The Network Authority handles online control-plane work:

  • invite-token-backed enrollment

  • join certificate issuance

  • heartbeat and renewal validation

  • signed CRL publication

  • signed policy publication

  • operator-authenticated administrative actions

Internally, the Network Authority is split by domain: server.py owns the application factory and shared service orchestration, auth.py owns operator and node request verification, rate_limit.py owns in-process throttling, and routes/ contains Flask blueprints for enrollment, admin, public, CRL, and health endpoints.

Mesh Node

A node owns an Ed25519 keypair and a short-lived join certificate. In persistent mode, it starts a peer runtime that can accept inbound Noise handshakes, connect to bootstrap anchors, dispatch control messages, and route data messages.

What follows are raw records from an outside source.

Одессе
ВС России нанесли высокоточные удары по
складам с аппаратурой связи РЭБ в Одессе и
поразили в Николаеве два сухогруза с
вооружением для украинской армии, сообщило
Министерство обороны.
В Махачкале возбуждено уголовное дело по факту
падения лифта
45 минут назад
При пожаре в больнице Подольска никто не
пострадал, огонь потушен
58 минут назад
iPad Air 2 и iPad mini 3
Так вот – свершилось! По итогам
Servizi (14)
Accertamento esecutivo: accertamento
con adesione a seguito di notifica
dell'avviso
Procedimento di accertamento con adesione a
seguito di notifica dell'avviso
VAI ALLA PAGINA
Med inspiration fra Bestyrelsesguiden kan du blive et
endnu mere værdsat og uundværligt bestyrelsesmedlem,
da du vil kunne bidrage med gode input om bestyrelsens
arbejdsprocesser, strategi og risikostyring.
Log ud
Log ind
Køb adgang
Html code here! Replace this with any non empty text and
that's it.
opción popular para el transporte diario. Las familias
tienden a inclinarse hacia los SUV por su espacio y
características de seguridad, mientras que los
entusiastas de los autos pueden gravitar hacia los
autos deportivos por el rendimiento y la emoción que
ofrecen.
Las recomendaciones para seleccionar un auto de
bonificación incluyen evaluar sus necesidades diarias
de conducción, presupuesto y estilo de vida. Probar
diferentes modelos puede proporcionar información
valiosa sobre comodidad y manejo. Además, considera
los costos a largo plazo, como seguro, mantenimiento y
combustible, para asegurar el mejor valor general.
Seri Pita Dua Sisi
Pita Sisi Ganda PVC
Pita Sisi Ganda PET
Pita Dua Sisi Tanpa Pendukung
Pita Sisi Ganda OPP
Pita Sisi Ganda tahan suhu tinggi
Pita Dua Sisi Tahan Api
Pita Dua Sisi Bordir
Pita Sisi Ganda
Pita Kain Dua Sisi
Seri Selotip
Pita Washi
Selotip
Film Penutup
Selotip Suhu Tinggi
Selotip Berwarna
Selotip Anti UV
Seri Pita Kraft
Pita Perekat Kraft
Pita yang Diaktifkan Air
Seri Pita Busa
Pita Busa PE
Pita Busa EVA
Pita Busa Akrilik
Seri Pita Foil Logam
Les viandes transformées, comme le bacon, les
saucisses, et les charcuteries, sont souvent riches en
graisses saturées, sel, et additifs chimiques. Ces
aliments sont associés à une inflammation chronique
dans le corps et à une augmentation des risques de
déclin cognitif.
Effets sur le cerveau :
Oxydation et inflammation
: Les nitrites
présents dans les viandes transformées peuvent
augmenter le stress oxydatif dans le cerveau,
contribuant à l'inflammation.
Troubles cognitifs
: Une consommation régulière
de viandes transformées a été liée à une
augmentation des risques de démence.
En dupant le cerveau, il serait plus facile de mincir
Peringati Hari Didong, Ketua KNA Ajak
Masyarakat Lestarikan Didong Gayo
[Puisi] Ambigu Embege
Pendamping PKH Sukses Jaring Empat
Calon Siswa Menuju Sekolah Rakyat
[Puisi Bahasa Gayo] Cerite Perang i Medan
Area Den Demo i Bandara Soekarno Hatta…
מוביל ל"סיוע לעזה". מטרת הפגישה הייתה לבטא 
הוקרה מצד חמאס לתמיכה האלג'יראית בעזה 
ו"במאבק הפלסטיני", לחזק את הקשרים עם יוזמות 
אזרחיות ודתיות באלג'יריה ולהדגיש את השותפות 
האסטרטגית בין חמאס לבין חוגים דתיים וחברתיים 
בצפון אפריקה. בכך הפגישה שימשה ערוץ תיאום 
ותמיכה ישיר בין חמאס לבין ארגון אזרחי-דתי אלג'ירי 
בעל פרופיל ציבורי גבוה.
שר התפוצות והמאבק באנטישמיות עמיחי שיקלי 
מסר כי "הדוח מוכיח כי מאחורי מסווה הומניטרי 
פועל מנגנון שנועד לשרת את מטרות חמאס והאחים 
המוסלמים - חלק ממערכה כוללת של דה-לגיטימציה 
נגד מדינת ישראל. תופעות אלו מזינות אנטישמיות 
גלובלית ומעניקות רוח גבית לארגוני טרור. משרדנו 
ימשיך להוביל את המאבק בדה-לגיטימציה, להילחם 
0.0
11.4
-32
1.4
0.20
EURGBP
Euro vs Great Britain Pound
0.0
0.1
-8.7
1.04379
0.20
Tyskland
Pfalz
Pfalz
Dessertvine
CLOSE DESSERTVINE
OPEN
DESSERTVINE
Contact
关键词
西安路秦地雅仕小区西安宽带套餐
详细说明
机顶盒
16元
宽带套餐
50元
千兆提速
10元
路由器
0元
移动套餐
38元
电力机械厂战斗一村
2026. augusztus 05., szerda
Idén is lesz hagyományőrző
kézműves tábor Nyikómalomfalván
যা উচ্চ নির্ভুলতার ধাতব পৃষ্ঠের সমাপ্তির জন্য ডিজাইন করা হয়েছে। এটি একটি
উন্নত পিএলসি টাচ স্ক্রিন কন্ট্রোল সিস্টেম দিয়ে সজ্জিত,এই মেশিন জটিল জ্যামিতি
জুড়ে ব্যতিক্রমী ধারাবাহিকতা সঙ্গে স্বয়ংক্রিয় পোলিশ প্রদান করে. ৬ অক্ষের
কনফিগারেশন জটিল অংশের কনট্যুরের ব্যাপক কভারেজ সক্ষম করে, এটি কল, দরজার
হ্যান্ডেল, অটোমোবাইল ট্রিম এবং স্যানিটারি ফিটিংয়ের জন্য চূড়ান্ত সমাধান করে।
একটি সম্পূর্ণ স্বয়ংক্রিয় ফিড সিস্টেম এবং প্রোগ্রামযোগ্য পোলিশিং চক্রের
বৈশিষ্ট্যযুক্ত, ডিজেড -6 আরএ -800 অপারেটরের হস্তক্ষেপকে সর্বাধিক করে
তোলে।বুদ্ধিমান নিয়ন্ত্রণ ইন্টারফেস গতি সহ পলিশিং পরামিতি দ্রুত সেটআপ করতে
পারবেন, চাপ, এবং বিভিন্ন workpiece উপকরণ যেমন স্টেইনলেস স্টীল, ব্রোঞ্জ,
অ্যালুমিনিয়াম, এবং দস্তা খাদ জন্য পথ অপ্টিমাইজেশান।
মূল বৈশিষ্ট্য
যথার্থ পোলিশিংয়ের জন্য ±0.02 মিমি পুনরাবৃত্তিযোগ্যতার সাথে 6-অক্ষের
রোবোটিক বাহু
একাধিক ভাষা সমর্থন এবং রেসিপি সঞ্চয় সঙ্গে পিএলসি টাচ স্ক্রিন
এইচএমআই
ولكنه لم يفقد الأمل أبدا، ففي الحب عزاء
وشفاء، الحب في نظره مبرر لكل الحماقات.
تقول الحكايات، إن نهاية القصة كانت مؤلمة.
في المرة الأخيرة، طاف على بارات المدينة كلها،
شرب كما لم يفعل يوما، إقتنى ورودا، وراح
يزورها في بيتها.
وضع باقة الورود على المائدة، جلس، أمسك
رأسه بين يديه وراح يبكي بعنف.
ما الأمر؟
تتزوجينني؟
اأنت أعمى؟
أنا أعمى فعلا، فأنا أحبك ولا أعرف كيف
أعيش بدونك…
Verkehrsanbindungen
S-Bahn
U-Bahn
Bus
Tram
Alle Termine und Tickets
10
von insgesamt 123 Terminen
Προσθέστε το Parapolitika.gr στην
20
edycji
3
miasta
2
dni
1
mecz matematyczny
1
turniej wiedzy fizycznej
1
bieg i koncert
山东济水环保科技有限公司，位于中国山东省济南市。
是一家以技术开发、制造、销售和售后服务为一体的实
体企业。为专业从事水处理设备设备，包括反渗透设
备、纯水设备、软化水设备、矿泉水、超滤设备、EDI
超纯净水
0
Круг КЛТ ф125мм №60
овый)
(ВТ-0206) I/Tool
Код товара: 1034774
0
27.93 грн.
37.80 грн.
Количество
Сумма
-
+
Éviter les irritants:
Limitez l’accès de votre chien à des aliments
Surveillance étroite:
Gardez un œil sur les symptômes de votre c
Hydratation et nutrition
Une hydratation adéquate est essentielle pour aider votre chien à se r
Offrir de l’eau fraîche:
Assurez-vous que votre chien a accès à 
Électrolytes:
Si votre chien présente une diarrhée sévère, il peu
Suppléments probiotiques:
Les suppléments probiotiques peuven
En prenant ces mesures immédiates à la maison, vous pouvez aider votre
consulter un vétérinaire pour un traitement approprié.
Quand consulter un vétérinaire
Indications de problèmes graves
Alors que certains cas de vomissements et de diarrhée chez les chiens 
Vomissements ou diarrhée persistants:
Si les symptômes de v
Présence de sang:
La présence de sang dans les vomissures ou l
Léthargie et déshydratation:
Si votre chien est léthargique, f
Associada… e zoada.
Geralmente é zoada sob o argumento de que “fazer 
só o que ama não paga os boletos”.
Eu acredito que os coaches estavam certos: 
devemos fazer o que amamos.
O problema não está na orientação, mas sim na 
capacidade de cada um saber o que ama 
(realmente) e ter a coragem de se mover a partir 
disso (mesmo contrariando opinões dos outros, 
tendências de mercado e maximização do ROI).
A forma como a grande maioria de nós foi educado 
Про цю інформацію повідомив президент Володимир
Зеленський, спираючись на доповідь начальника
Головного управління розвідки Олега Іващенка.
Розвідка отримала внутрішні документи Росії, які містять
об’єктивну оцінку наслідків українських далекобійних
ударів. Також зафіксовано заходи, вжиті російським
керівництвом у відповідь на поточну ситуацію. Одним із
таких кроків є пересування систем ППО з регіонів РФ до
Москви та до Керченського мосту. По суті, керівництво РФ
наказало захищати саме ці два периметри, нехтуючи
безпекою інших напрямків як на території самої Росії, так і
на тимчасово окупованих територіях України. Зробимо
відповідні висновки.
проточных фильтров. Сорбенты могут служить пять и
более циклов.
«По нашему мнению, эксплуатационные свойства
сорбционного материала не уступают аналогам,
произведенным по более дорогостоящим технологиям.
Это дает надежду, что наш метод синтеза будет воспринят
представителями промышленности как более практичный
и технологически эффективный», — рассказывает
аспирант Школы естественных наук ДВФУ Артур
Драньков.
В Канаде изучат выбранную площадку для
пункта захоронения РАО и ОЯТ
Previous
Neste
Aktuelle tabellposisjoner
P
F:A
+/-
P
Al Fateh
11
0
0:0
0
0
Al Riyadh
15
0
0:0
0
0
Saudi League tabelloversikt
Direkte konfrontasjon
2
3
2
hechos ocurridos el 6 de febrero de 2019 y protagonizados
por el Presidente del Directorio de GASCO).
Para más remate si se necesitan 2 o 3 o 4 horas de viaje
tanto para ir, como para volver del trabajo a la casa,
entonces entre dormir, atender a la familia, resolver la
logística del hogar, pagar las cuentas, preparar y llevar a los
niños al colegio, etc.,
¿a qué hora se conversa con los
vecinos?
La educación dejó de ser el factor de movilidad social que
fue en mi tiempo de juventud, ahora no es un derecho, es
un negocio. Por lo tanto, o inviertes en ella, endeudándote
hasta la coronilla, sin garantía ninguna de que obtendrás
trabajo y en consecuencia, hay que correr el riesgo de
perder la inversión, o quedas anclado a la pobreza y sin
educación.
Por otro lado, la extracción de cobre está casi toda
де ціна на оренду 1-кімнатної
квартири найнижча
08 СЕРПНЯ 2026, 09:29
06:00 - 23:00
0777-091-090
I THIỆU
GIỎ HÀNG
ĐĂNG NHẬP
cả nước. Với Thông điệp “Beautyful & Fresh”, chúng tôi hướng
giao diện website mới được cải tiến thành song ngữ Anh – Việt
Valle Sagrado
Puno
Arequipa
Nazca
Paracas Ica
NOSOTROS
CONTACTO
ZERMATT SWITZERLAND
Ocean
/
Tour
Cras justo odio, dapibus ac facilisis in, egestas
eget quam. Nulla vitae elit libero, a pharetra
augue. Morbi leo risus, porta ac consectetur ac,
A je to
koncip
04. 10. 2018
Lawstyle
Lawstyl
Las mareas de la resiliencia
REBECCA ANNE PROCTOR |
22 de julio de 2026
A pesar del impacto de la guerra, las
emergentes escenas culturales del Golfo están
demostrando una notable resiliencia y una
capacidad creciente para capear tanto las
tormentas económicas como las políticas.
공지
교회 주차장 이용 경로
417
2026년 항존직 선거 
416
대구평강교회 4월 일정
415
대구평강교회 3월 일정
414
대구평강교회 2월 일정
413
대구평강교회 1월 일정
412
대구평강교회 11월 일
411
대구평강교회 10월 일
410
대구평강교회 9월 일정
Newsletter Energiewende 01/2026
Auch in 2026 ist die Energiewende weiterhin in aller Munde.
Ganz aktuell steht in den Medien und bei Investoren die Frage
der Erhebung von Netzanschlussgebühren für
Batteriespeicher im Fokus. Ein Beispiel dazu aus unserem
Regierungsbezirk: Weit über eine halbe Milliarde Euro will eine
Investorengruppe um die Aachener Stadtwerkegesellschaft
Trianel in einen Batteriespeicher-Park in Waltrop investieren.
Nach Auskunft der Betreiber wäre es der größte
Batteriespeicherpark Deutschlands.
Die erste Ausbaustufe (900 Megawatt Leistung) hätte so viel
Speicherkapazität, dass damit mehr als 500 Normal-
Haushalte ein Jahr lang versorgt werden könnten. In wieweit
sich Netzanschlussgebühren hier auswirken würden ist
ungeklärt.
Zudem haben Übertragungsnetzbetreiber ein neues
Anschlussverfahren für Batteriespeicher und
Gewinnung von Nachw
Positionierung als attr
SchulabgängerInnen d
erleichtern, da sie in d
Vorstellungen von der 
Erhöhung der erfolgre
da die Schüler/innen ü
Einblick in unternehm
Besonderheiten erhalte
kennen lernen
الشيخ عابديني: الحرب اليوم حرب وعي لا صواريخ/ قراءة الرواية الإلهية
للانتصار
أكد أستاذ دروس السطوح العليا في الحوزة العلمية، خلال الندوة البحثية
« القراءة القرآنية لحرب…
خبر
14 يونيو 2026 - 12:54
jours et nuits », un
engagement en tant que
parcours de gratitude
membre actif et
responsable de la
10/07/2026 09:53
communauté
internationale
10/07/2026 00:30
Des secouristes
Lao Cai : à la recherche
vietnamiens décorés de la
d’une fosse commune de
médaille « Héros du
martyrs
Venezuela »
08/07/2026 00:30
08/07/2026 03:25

The node package keeps these concerns separated: node.py is the Network Authority client, runtime.py is the peer-to-peer lifecycle and wiring orchestrator, peer_identity.py validates peer certificates and signed peer announcements, dispatcher.py routes inbound mesh messages to subsystems, persistent_runner.py owns the legacy synchronous heartbeat loop, control_handler.py validates and dispatches control messages, and control_commands.py contains the built-in control command implementations.

Runtime Flow

  1. An operator creates an invite token through the Network Authority.

  2. A node submits its public key and invite token to /join.

  3. The Network Authority validates the invite and issues a signed join certificate.

  4. The node starts its persistent runtime.

  5. Peers exchange certificates inside a Noise XX handshake.

  6. Each side verifies certificate signature, expiry, network name, revocation state, and key binding.

  7. Authenticated peers are added to peer management and routing state.

Storage

The Network Authority uses SQLite for durable operational state:

  • invite tokens

  • issued certificates

  • nonce replay protection

  • CRL versions

  • policy versions

  • audit-event mirror

SQLite is suitable for the current single-authority deployment model. Larger deployments should define backup, migration, and replication procedures before production use.